Dave Page wrote:
>
>Why are such actions not performed on the origin node as a matter of
>course (see below before answering that :-) )?
>
>
Ask Slony's designers :-) Actually, at least storenode() changed its
requirements; in 1.0.5, it must be called on the subscriber, in 1.1.1 on
the provider. I hope I didn't overlook more of those.
>
>
>>>Perhaps for older
>>>versions (well 1.1) we need to just find sets as we connect to any
>>>individual databases, and use your original plan for 1.2 in
>>>
>>>
>>which we use
>>
>>
>>>a separate table as Jan/Chris have suggested?
>>>
>>>
>>While I'm not particularly fond of doing things in 1.2+
>>different from
>>1.0-1.1, this is certainly not a real problem.

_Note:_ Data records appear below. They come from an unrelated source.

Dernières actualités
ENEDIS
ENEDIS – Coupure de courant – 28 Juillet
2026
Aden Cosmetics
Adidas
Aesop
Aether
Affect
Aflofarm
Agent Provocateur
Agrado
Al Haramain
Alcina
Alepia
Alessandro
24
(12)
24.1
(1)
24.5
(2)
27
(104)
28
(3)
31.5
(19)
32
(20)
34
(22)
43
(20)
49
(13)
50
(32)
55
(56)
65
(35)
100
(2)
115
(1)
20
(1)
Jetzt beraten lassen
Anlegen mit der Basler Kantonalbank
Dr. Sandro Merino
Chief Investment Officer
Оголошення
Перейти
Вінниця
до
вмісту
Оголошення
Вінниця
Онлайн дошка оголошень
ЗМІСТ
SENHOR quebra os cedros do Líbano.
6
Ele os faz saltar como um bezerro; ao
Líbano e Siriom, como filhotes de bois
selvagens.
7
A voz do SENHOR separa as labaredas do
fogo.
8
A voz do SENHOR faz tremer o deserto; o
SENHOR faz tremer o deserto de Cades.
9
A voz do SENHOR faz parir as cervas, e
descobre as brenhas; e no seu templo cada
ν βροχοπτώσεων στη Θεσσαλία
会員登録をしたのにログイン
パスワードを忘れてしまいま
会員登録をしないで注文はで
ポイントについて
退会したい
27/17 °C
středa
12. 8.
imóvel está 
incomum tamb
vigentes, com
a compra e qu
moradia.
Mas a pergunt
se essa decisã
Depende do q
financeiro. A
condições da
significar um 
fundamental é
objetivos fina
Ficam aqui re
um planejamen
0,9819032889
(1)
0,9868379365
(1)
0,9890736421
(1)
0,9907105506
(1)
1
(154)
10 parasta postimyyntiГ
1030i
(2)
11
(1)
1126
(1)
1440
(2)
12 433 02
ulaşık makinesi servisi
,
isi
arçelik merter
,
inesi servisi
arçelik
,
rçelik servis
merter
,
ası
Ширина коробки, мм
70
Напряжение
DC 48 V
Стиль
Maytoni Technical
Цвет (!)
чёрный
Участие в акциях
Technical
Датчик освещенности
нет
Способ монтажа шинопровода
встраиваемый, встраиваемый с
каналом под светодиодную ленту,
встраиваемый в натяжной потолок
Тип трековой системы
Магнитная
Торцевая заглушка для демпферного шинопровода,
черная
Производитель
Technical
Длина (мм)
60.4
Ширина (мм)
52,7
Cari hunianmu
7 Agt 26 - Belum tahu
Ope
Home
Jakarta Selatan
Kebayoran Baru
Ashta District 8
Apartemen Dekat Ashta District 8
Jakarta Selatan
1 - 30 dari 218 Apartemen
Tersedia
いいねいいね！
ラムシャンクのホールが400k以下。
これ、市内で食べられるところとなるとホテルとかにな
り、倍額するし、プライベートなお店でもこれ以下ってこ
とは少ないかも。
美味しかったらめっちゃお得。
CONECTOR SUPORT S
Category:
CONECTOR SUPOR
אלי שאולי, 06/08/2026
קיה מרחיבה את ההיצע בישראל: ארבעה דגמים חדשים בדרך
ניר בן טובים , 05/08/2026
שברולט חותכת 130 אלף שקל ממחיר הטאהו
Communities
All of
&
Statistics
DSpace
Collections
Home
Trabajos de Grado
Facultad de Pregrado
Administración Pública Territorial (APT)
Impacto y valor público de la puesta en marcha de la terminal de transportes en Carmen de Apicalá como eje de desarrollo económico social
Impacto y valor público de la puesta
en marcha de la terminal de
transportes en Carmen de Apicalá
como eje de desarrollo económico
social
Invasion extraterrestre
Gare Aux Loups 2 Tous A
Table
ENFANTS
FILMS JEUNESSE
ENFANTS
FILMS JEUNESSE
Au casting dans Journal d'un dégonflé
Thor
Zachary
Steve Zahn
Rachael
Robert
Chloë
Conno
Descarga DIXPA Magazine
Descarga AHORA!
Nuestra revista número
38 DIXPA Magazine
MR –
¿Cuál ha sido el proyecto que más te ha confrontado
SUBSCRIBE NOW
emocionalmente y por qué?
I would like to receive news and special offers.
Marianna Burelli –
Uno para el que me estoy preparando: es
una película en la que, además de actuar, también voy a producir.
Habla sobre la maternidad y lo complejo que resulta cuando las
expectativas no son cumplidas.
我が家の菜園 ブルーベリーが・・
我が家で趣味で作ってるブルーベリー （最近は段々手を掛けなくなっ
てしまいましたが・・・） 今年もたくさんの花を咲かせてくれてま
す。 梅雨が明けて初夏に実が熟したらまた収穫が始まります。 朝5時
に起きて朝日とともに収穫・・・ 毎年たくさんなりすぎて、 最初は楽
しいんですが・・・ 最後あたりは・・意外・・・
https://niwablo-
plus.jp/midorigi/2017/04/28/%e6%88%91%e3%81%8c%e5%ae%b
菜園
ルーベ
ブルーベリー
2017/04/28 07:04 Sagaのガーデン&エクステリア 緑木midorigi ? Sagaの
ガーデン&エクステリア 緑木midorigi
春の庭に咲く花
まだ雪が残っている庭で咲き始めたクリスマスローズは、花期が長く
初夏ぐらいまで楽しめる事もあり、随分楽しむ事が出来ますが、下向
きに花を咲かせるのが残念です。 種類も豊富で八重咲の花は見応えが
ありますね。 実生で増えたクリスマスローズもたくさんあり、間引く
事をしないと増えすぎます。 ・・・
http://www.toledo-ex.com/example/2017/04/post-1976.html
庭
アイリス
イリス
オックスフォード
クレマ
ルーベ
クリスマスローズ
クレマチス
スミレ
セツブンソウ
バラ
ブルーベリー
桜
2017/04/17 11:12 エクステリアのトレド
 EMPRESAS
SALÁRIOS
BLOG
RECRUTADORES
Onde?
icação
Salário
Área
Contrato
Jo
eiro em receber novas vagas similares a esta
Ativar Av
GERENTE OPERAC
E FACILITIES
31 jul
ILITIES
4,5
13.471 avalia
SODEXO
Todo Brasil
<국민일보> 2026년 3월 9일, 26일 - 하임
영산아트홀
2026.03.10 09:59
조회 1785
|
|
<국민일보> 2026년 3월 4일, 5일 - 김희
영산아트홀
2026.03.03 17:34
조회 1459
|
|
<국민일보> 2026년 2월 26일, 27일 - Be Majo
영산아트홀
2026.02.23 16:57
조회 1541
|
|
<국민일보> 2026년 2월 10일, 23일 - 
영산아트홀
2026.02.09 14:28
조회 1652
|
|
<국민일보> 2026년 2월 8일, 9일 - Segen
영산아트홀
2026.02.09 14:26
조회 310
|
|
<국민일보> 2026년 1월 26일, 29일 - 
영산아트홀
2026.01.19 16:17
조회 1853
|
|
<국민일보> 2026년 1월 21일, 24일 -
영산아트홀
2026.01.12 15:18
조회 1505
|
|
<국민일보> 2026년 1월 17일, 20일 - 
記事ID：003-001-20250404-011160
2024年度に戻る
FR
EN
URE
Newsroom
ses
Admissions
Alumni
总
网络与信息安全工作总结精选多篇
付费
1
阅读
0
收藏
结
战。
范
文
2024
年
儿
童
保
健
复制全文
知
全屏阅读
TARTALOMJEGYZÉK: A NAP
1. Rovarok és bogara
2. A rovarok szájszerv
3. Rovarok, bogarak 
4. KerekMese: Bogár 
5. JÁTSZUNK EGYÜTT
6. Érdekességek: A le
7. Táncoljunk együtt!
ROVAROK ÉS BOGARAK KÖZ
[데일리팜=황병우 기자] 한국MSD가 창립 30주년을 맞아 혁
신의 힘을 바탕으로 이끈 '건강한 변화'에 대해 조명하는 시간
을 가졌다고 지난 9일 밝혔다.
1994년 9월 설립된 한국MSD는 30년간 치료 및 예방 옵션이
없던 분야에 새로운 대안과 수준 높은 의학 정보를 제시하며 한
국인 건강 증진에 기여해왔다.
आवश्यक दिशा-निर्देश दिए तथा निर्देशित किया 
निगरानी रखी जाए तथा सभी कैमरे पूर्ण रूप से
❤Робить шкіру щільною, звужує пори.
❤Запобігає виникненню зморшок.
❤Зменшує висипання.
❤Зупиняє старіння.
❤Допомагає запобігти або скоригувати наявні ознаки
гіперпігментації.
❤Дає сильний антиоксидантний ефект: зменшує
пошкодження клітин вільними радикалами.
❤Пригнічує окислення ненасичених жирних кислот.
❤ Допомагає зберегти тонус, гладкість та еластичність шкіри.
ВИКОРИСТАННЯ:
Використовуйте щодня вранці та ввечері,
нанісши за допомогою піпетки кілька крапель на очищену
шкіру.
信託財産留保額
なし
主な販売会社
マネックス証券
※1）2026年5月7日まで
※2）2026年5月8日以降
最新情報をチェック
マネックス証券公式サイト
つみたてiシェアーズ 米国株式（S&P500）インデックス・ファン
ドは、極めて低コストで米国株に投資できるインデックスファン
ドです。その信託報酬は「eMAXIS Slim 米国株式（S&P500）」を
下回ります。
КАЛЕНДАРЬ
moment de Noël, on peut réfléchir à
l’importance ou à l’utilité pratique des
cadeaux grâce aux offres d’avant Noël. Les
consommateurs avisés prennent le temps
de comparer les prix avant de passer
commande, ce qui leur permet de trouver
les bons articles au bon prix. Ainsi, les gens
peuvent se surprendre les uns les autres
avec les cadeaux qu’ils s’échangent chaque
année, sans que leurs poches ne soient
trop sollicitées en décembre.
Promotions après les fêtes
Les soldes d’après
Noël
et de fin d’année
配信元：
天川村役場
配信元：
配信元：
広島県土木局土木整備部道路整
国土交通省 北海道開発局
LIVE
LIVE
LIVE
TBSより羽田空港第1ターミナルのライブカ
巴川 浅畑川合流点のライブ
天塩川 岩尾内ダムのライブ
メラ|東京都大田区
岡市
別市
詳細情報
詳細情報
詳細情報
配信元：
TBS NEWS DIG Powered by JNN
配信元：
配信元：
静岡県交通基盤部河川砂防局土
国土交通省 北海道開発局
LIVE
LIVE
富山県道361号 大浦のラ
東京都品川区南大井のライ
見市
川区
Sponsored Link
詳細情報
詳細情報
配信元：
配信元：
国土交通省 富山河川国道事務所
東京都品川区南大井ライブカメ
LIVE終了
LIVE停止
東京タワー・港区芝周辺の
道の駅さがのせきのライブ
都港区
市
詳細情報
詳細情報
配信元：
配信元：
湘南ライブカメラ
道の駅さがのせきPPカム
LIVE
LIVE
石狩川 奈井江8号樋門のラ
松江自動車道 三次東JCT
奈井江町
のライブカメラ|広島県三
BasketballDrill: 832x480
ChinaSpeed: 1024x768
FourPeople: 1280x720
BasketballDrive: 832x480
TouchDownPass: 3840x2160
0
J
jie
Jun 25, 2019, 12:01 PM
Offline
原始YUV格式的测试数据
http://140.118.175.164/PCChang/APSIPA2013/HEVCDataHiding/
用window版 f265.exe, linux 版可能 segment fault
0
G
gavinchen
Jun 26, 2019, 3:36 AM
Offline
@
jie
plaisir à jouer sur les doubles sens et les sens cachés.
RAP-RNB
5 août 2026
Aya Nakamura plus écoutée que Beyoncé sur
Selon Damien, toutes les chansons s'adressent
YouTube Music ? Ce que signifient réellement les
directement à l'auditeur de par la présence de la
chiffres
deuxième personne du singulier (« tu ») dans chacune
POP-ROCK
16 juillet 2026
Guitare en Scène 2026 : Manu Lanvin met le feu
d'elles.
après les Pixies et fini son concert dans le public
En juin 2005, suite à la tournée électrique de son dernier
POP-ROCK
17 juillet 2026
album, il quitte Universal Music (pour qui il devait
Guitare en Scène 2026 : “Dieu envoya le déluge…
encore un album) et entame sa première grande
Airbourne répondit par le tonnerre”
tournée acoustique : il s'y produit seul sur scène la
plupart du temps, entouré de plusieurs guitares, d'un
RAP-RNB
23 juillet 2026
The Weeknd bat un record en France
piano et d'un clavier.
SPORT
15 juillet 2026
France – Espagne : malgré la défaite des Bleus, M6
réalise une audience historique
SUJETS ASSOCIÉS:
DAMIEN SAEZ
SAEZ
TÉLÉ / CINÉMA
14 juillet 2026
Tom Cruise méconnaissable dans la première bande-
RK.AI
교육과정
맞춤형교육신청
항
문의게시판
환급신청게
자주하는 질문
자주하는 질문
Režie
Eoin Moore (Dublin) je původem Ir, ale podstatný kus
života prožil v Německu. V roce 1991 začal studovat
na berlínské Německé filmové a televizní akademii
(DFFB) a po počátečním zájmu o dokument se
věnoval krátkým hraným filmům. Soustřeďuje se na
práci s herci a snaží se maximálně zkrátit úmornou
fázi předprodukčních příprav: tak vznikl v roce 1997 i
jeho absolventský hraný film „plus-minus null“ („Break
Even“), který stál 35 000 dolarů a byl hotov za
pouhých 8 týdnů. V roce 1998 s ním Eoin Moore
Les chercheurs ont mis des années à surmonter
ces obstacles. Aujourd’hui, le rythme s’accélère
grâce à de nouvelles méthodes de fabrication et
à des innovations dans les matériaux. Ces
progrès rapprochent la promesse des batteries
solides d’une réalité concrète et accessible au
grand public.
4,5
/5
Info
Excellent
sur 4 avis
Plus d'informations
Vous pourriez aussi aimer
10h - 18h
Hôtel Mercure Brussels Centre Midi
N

>>What *is* a problem is scanning all servers and databases to find a
>>suitable connection, this won't work for several reasons:
>>- we might hit a cluster with the same name, which is actually a
>>different one.
>>- This may take a very long time. I have several remote servers
>>registered, which aren't accessible until I connect via VPN. It would
>>take some minutes until all timeouts elapsed.
>>
>>
>
>I'm not suggesting a full search at connect, just that we populate the
>trees etc only when we do actually connect to an individual database.
>
>
??? How can we know whether a non-connected server contains a cluster,
and if that cluster's name is not just by chance identical to ours?
>
>Which is why you can't use the origin I guess - because you are unlikely
>to be able to access the origin when you need to failover, but need to
>be sure that pgAdmin knows about the most recent configuration before
>doing anything potentially dangerous. Hmmm... Think I see what you mean
>now (at last)!!
>
>
No, failover must explicitely be executed on all non-failed nodes. In
the failover case, you can't rely on the replication network to transfer
those commands, thus direct connection is needed.
As I already pointed out, I've put quite some stress on my 1.2CVS
yesterday. Apparently, the event queue isn't touched by new nodes until
a slon process has been running on the new node the first time, thus
preventing the new node to hold up the queue cleanup process. This makes
perfectly sense, since until a node did its first cry there's no need to
feed it, and complain if it doesn't eat. This makes the issue about
non-active nodes a storm in a teacup, we simply can go on as it's now.
Having listens generated that will never be listened on remains as
unaesthetic (and easily fixable), but not a problem.